Eine Reform des SGB II ist dringend erforderlich und sollte umgehend auf den parlamentarischen Weg gebracht werden. Das Bundesverfassungsgericht hat mit seinem Urteil vom 05.11.2019 entschieden, dass Sanktionen gegen Hartz IV-Empfängerinnen und Empfängern teilweise verfassungswidrig sind. Die Grundsicherung ist der Menschenwürde nach Art 1 Abs. 1 Satz 1 GG verpflichtet und muss daher das Existenzminium sichern. Verbunden mit dem Urteilsspruch ist der Auftrag an den Gesetzgeber, die rechtlichen Grundlagen für die Sanktionspraxis neu zu regeln. Insbesondere junge Menschen dürfen nicht durch Sanktionen aus der Förderung gedrängt werden. Wir sind der Auffassung: Sanktionierung hat keinen veritablen positiven Einfluss auf die Integration in Arbeit und sollte, insbesondere für die unter 25-Jährigen, abgeschafft werden. Hierfür ist eine Reform des Sanktionsrechts dringend erforderlich

Handlungsbedarf besteht auch bei der Neubemessung der Regelbedarfe und der Festlegung von Angemessenheitskriterien der Kosten und Unterkunft. Solange keine einheitliche Lösung im Sinne einer Kindergrundsicherung gefunden ist, müssen die Regelsätze für Kinder, Jugendliche und auch Erwachsene im SGB II neu berechnet und angehoben werden, um tatsächlich das soziokulturelle Existenzminimum abzusichern.

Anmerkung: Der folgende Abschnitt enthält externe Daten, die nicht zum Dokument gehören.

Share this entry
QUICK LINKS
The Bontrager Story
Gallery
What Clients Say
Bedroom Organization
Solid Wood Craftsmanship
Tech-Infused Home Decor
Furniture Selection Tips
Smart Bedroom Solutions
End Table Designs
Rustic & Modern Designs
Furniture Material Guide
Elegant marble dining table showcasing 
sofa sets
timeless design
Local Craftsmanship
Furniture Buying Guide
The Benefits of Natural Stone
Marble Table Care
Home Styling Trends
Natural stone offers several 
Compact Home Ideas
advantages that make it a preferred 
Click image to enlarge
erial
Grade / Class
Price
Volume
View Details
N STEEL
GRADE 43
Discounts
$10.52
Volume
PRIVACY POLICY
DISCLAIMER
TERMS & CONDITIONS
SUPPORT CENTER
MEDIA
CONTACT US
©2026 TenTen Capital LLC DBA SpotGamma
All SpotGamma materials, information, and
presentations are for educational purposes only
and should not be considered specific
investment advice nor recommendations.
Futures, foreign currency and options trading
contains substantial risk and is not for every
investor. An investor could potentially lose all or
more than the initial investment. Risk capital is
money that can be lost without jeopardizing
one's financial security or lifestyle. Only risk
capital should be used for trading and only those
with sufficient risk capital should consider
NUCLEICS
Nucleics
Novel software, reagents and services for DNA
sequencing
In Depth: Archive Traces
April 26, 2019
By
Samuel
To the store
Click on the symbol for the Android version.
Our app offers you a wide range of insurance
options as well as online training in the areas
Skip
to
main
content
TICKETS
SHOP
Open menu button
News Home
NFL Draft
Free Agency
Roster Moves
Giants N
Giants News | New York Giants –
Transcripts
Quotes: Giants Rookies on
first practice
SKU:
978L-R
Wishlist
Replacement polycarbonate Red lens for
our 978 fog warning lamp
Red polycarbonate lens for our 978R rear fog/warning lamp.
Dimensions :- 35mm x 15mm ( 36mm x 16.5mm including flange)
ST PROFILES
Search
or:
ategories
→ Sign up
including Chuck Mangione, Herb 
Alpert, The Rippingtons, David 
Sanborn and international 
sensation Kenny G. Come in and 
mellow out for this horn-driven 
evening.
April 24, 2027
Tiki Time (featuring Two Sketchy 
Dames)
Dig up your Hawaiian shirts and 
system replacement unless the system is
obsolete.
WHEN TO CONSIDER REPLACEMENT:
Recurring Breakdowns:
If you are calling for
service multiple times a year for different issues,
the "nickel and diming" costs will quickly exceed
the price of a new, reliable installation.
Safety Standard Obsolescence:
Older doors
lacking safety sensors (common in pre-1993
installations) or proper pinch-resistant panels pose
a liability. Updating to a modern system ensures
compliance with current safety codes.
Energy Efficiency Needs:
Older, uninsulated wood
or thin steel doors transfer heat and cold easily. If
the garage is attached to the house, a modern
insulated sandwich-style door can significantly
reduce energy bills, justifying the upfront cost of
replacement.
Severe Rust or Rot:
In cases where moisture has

Die Grundlage für die Berechnung der Regelsätze bildet die Einkommens- und Verbrauchsstichprobe. Im Grundsatz ist sie zwar ein geeignetes Mittel, um die Bedarfe in der Grundsicherung zu berechnen, allerdings ist das Berechnungsverfahren sowie die Referenzgruppe deutlich zu überarbeiten und insgesamt transparenter und bedarfsgerechter zu gestalten. Beispielsweise sind Haushalte von verdeckt Armen, also Personen, die trotz Anspruch keine Leistungen der Grundsicherung in Anspruch nehmen, aus der Referenzgruppe herauszurechnen. Auch sollte das Konsumniveau sich, insbesondere bei Kindern und Jugendlichen, viel stärker am Lebensstandard von Gleichaltrigen aus der gesellschaftlichen Mitte orientieren. Willkürliche Abzüge von den Konsumausgaben der Vergleichsgruppe sind auszuschließen.    

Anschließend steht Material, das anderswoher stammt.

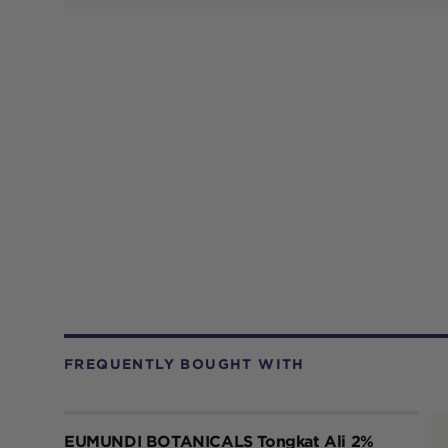
FREQUENTLY BOUGHT WITH
EUMUNDI BOTANICALS Tongkat Ali 2%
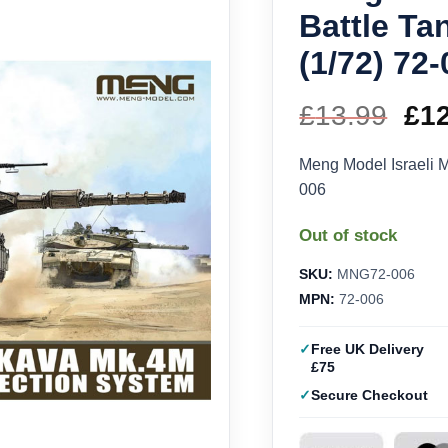
Battle T
(1/72) 72
£
13.99
Ori
£
1
pri
Meng Model Israeli M
006
wa
Out of stock
£13
SKU:
MNG72-006
MPN:
72-006
Free UK Delivery
£75
Secure Checkout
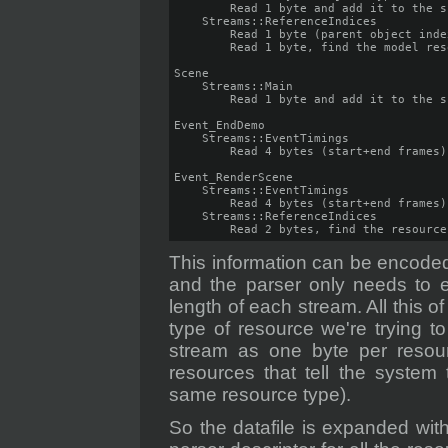
        Read 1 byte and add it to the s
    Streams::ReferenceIndices

        Read 1 byte (parent object inde
        Read 1 byte, find the model res
Scene

    Streams::Main

        Read 1 byte and add it to the s
Event_EndDemo

    Streams::EventTimings

        Read 4 bytes (start+end frames)

Event_RenderScene

    Streams::EventTimings

        Read 4 bytes (start+end frames)

    Streams::ReferenceIndices

        Read 2 bytes, find the resource
This information can be encoded
and the parser only needs to 
length of each stream. All this 
type of resource we're trying t
stream as one byte per resour
resources that tell the system
same resource type).
So the datafile is expanded wit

Die Kosten der Unterkunft sind in vielen Fällen nicht bedarfsdeckend. Eines Mangel an bezahlbarem Wohnraum in vielen Städten und Ballungszentren macht es gerade für Menschen im Grundsicherungsbezug besonders schwierig, bezahlbaren Wohnraum zu finden – auch und gerade in Baden-Württemberg. So verschärfen sich die Notlagen der von Armut Betroffenen. Ebenfalls nicht bedarfsdeckend ist der Regelsatzanteil für Stromkosten. In beiden Fällen muss der Gesetzgeber dafür Sorge tragen, dass die Kosten in tatsächlicher Höhe getragen werden.

Kinderrechte gehören ins Grundgesetz

Auch 30 Jahre nach der UN-Kinderrechtskonvention ist das Thema Kinderrechte ins Grundgesetz in Deutschland weiter höchst umstritten. Nachdem der Koalitionsvertrag von CDU/CSU und SPD deren explizite Verankerung proklamierte, legte die Bundesregierung im Januar 2021 einen Gesetzesentwurf vor – doch mit diesem Vorhaben ist sie erstmal gescheitert. 

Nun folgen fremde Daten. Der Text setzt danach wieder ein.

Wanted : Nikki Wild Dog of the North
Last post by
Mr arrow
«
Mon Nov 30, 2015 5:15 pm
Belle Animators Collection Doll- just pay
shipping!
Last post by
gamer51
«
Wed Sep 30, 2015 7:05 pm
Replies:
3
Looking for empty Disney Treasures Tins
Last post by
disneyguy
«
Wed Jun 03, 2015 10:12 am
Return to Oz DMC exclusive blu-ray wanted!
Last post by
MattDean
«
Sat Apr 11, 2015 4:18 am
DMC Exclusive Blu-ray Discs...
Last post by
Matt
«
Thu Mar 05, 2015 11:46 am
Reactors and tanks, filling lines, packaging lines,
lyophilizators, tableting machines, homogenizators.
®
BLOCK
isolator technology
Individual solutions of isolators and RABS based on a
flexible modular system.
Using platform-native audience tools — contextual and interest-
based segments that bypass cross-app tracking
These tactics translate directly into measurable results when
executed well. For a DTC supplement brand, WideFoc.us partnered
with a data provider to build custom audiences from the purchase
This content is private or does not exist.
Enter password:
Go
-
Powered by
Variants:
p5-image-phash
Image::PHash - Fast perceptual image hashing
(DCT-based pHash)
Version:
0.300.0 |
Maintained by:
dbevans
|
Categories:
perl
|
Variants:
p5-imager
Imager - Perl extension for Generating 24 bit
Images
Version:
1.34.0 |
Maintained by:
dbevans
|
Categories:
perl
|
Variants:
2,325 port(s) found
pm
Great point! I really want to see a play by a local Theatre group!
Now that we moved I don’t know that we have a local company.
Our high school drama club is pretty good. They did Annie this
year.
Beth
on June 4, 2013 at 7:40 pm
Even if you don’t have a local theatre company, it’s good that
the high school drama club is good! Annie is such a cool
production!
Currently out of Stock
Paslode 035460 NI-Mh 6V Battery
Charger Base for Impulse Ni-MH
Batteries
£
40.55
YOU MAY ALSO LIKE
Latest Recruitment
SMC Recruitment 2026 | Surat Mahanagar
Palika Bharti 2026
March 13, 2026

Der Gesetzesentwurf wurde von allen Seiten kritisiert, einigen ging er nicht weit genug, andere sahen dafür keine Notwendigkeit oder kritisierten die Schwächung des Elternrechts. 

Grundsätzlich hat die Corona-Krise gezeigt, dass trotz erheblicher Einschränkungen von Kinderrechten, wie die Schließung von Bildungseinrichtungen, die Interessen und Belange junger Menschen im politischen Entscheidungsprozess viel zu wenig berücksichtigt wurden und werden. Daher braucht es in Deutschland eine deutliche Stärkung von Kinderrechten und wir von MACH DICH STARK setzen uns dafür ein, dass diese explizit im Grundgesetz verankert werden. Daher hoffen wir, dass das Anliegen auch im Koalitionsvertrag der neuen Bundesregierung festgeschrieben wird. Hier gilt es dafür einzutreten, dass ein neuer Anlauf tatsächlich der UN-Kinderrechtskonvention gerecht wird.